→ **YOUR GOAL**
Repeat the lines of the listing below exactly, starting at the line that contains "Physical Stats" and running through the last line, both included, and only those.

[[ EXTRACTED ENTRIES open ]]

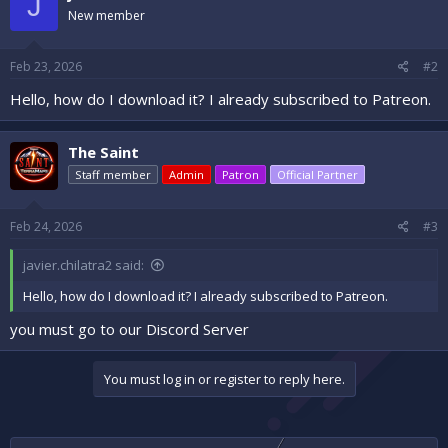
J
New member
Feb 23, 2026
#2
Hello, how do I download it? I already subscribed to Patreon.
The Saint
Staff member
Admin
Patron
Official Partner
Feb 24, 2026
#3
javier.chilatra2 said:
Hello, how do I download it? I already subscribed to Patreon.
you must go to our Discord Server
You must log in or register to reply here.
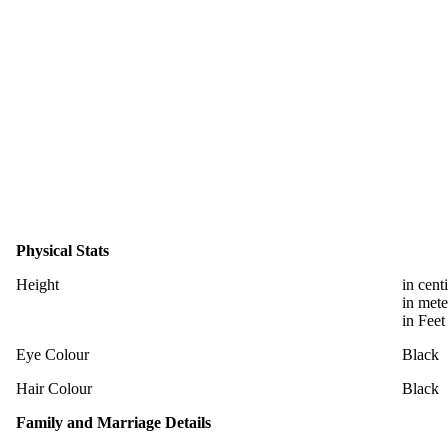
Physical Stats
Height
in cent
in mete
in Feet
Eye Colour
Black
Hair Colour
Black
Family and Marriage Details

[[ EXTRACTED ENTRIES closed ]]

→ **RESULT OF THIS TASK**
Physical Stats
Height
in cent
in mete
in Feet
Eye Colour
Black
Hair Colour
Black
Family and Marriage Details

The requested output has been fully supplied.